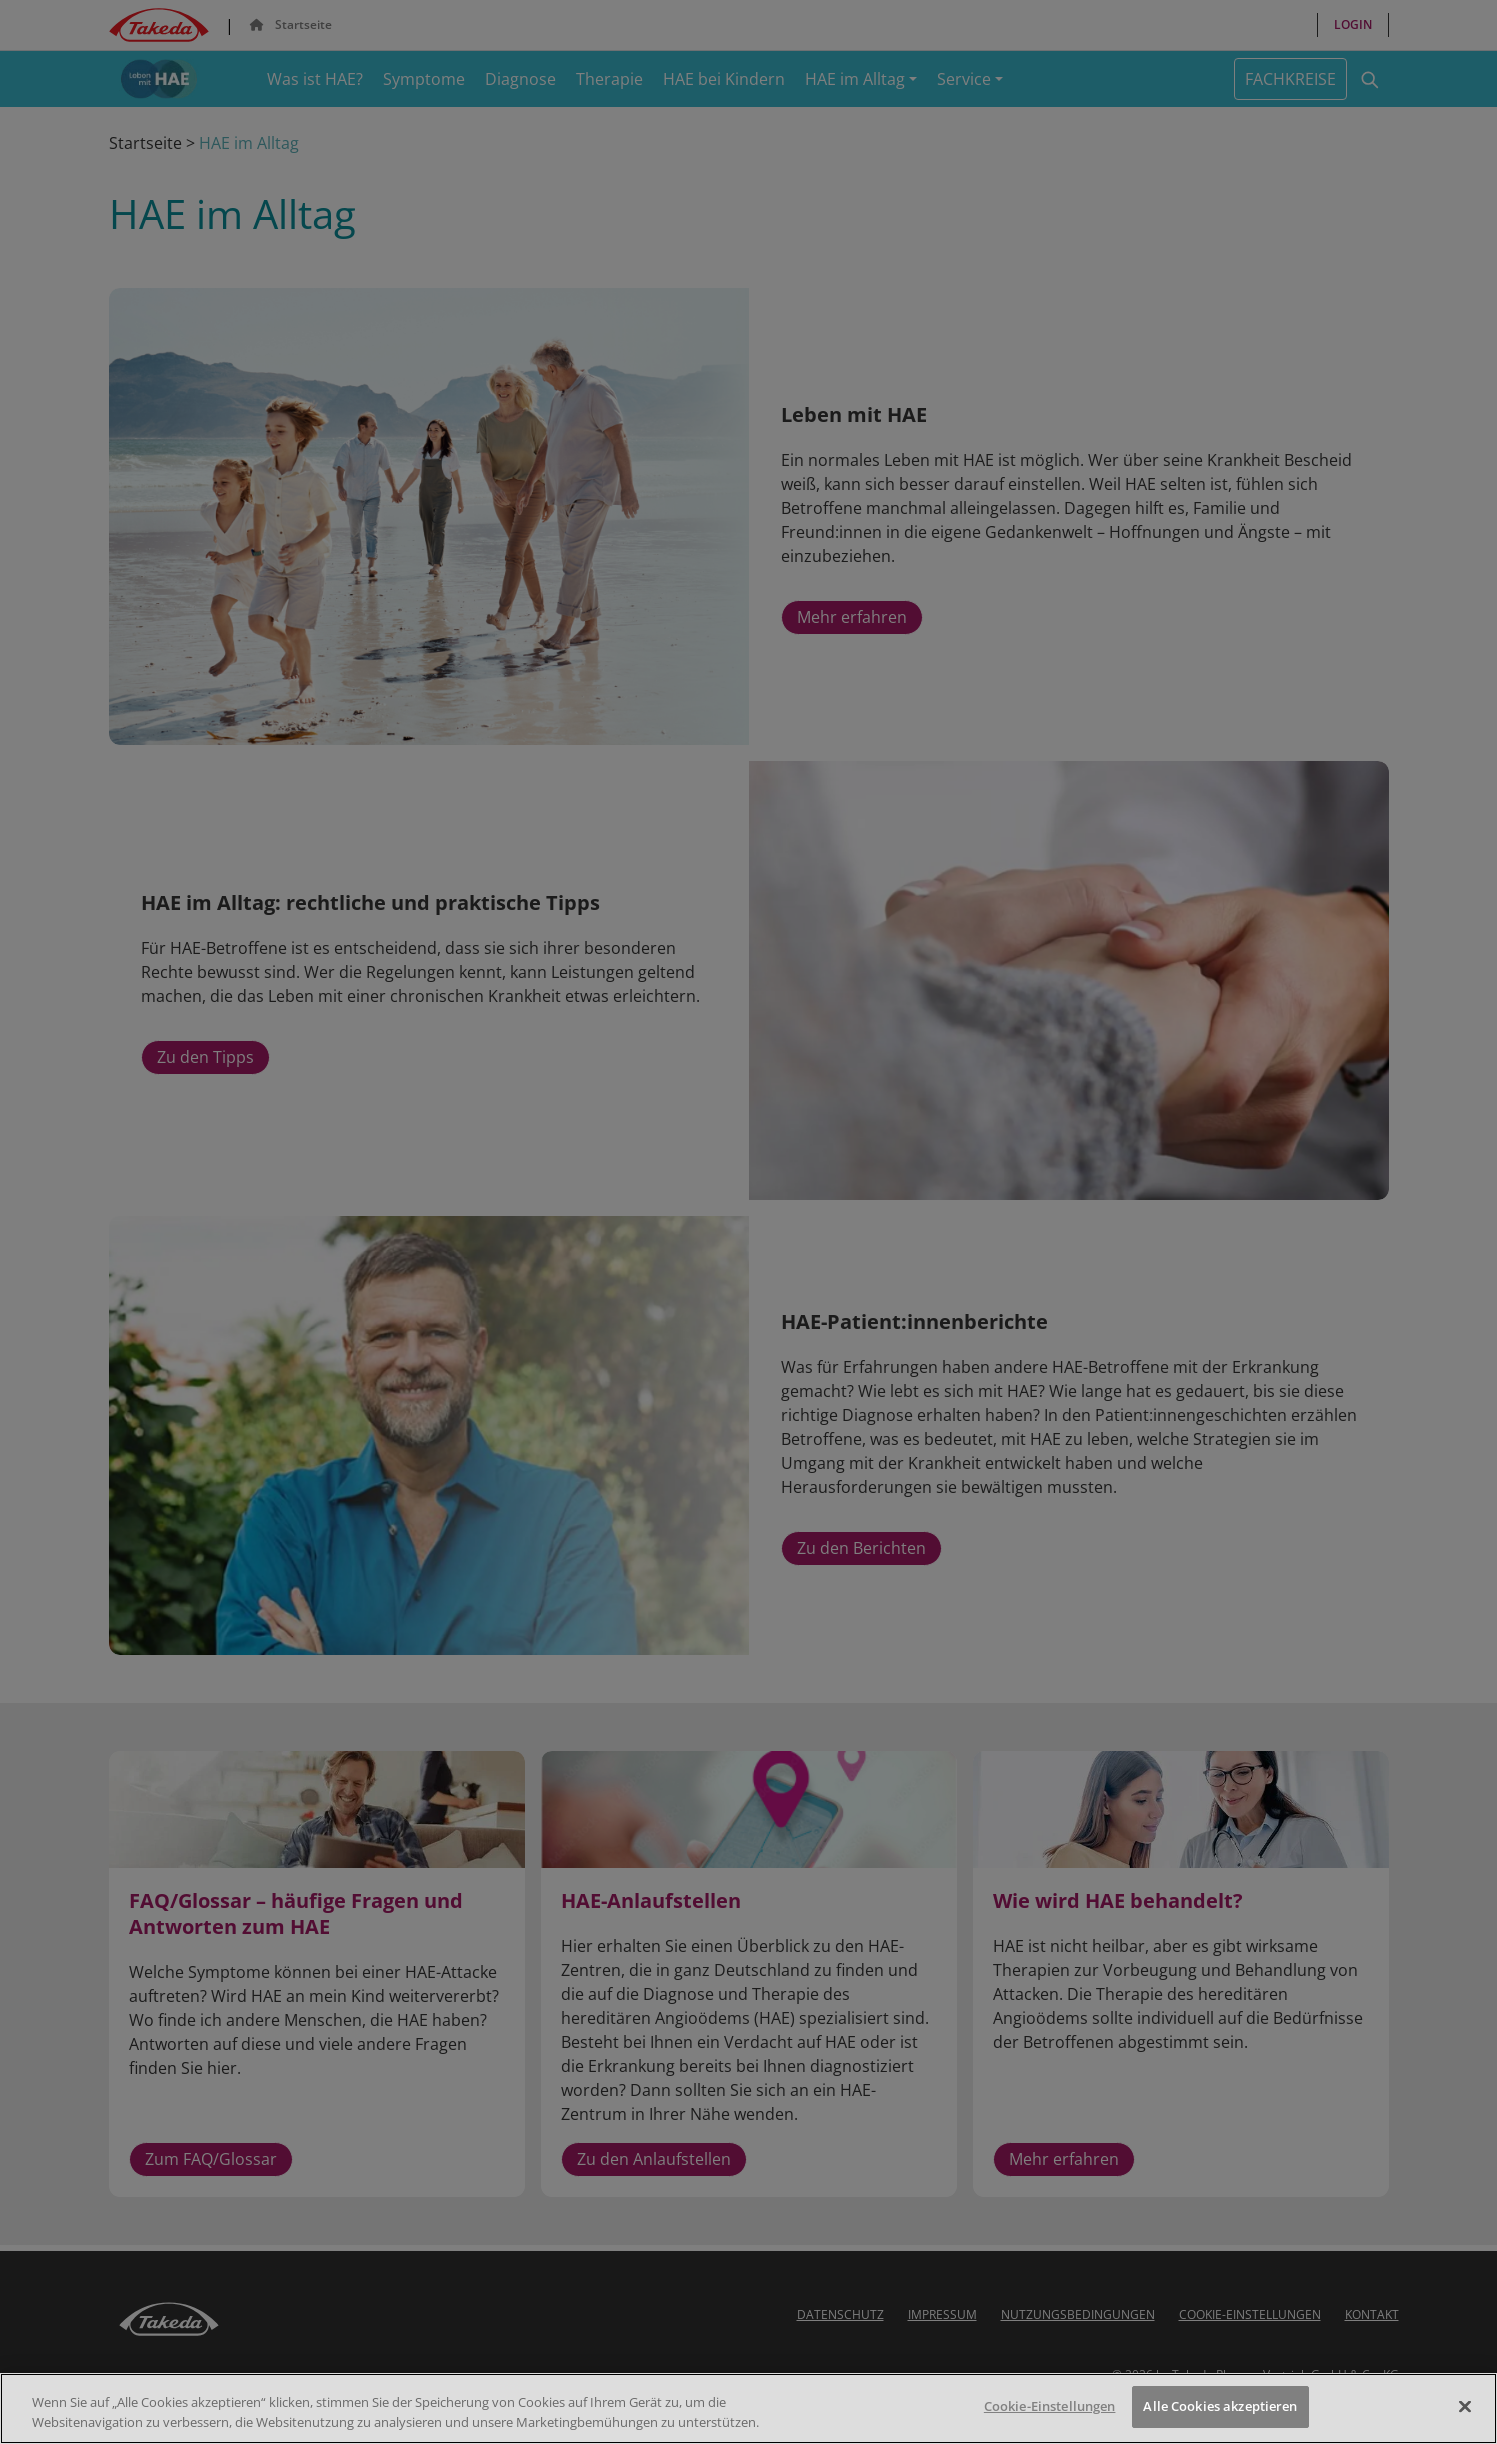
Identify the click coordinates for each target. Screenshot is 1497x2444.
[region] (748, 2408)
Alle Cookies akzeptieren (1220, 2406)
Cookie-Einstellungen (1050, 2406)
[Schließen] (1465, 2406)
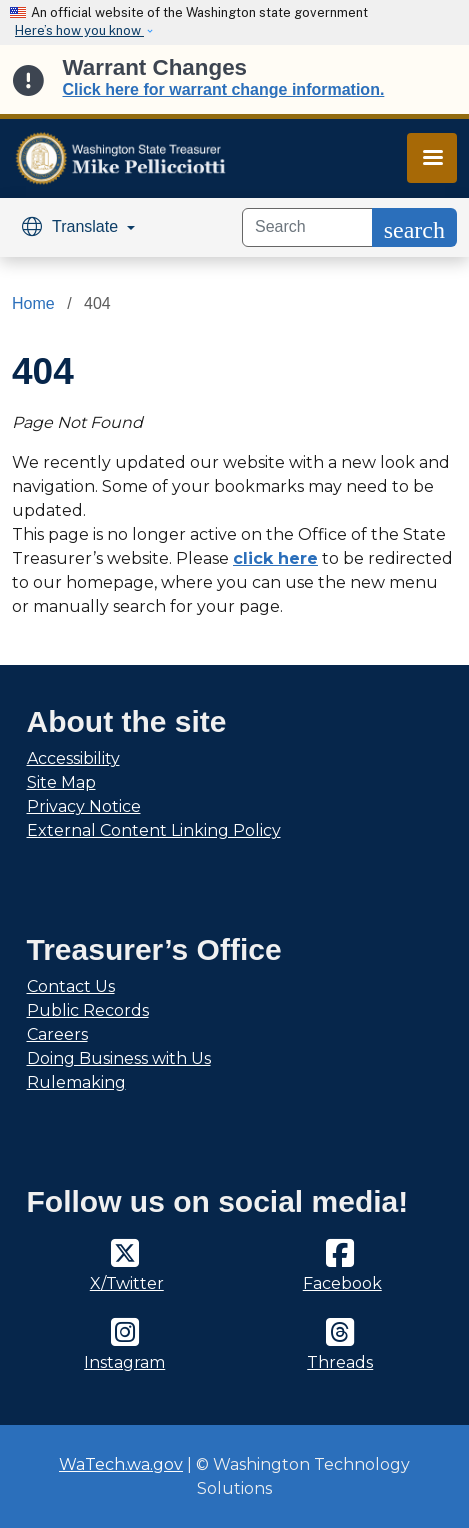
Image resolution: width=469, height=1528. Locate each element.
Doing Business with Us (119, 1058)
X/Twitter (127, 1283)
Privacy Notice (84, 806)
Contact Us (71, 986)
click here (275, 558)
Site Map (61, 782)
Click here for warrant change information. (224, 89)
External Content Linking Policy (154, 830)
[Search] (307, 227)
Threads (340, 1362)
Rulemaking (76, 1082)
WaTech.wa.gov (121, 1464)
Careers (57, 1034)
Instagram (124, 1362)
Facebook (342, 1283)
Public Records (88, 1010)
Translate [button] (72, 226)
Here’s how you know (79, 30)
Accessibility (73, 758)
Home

=== Your objective ===
Compute how many lines of the records above hold the string "each". Give the number with no other output.

=== Answer section ===
2